Lumineuse Ameegah Paul

16 mars 2025

Une vie de combat et de belles réussites, avec le sourire.

Elle brille ! Depuis le 12 mars, elle a un MSK ! La jeune femme atteinte de paralysie cérébrale et d’autres afflictions œuvre sur le plan local et international dans le combat pour les personnes en situation de handicap. Elle évoque sa vie, son parcours. Ses blessures et ses victoires.
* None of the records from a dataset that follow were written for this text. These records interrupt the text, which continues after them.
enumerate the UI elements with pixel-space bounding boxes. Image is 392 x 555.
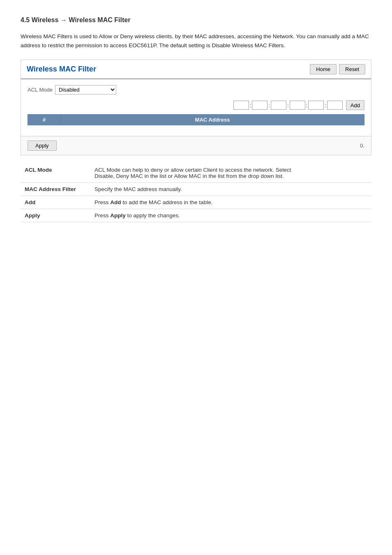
page-heading: 4.5 Wireless → Wireless MAC Filter bbox=[21, 16, 371, 24]
mac-octet-2[interactable] bbox=[252, 101, 267, 110]
mac-input-row: : : : : : Add bbox=[28, 100, 364, 110]
acl-mode-label: ACL Mode bbox=[28, 87, 53, 93]
mac-octet-5[interactable] bbox=[308, 101, 324, 110]
info-def-mac-filter: Specify the MAC address manually. bbox=[90, 183, 371, 196]
mac-sep-5: : bbox=[325, 102, 326, 108]
info-term-apply: Apply bbox=[21, 209, 90, 222]
mac-octet-6[interactable] bbox=[327, 101, 343, 110]
table-col-mac: MAC Address bbox=[61, 115, 364, 125]
info-term-add: Add bbox=[21, 196, 90, 209]
mac-octet-4[interactable] bbox=[290, 101, 305, 110]
panel-body: ACL Mode Disabled Deny MAC in the list A… bbox=[21, 79, 371, 136]
table-col-hash: # bbox=[28, 115, 61, 125]
info-def-apply: Press Apply to apply the changes. bbox=[90, 209, 371, 222]
info-def-acl-mode: ACL Mode can help to deny or allow certa… bbox=[90, 164, 371, 183]
wireless-mac-filter-panel: Wireless MAC Filter Home Reset ACL Mode … bbox=[21, 60, 371, 155]
info-table: ACL Mode ACL Mode can help to deny or al… bbox=[21, 164, 371, 222]
add-button[interactable]: Add bbox=[346, 100, 364, 110]
page-description: Wireless MAC Filters is used to Allow or… bbox=[21, 32, 371, 50]
home-button[interactable]: Home bbox=[310, 64, 337, 74]
info-row-acl-mode: ACL Mode ACL Mode can help to deny or al… bbox=[21, 164, 371, 183]
mac-octet-1[interactable] bbox=[233, 101, 249, 110]
info-term-acl-mode: ACL Mode bbox=[21, 164, 90, 183]
mac-sep-3: : bbox=[287, 102, 289, 108]
info-row-add: Add Press Add to add the MAC address in … bbox=[21, 196, 371, 209]
mac-sep-4: : bbox=[306, 102, 308, 108]
apply-row: Apply 0. bbox=[21, 136, 371, 155]
reset-button[interactable]: Reset bbox=[339, 64, 365, 74]
acl-mode-row: ACL Mode Disabled Deny MAC in the list A… bbox=[28, 85, 364, 94]
info-term-mac-filter: MAC Address Filter bbox=[21, 183, 90, 196]
panel-title: Wireless MAC Filter bbox=[27, 65, 96, 74]
info-def-add: Press Add to add the MAC address in the … bbox=[90, 196, 371, 209]
info-row-apply: Apply Press Apply to apply the changes. bbox=[21, 209, 371, 222]
panel-header: Wireless MAC Filter Home Reset bbox=[21, 60, 371, 79]
acl-mode-select[interactable]: Disabled Deny MAC in the list Allow MAC … bbox=[55, 85, 116, 94]
record-count: 0. bbox=[360, 143, 364, 149]
mac-octet-3[interactable] bbox=[271, 101, 286, 110]
mac-address-table: # MAC Address bbox=[28, 114, 364, 125]
mac-sep-1: : bbox=[250, 102, 251, 108]
mac-sep-2: : bbox=[268, 102, 270, 108]
panel-header-buttons: Home Reset bbox=[310, 64, 365, 74]
info-row-mac-filter: MAC Address Filter Specify the MAC addre… bbox=[21, 183, 371, 196]
apply-button[interactable]: Apply bbox=[28, 140, 57, 151]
Il y a, d’abord, ce rire. Lumineux, chaleureux. Une explosion de bonheur sonore qui s’insinue vers le cœur de celui.celle qui l’entend. Oui, il est spécial cet éclat de joie d’Ameegah Paul, 26 ans. Tout comme elle. Il masque les blessures et les douleurs. Arme les combats, exsude une féminité exacerbée. Parle de toutes ces émotions qu’elle revendique. Évoque les sujets qui lui tiennent à cœur : le handicap, l’inclusivité, la femme et ses droits. Toute son humanité au creux d’une mélodie joyeuse. Qu’elle offre, comme un cadeau d’amour. Voici toute la simplicité (et toute la complexité, d’ailleurs !) de la plus jeune décorée de la République de 2025. La jeune femme est, depuis le 12 mars, Membre de l’Ordre de l’Étoile et de la Clé de l’océan Indien (MSK). Son nom s’est affiché auprès de ceux.celles qui ont contribué au parcours de notre île de façon plus sonore, de ces personnes dont l’engagement parle aux dirigeants du jour. Alors elle, comme une pépite venue au-delà de toute considération partisane, apporte cette bouffée d’espoir et d’énergie qui fait renaître les plus belles couleurs.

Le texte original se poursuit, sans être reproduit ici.